#### ASSIGNMENT
Your output must reproduce all the records below precisely and contain no pictures.

#### INFORMATION GIVEN
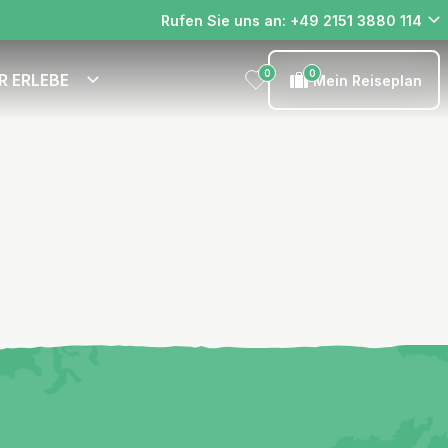
Rufen Sie uns an: +49 2151 3880 114
0
0
R ERLEBE
Mein Reiseplan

#### SOLUTION TO THE PROBLEM
Rufen Sie uns an: +49 2151 3880 114
0
0
R ERLEBE
Mein Reiseplan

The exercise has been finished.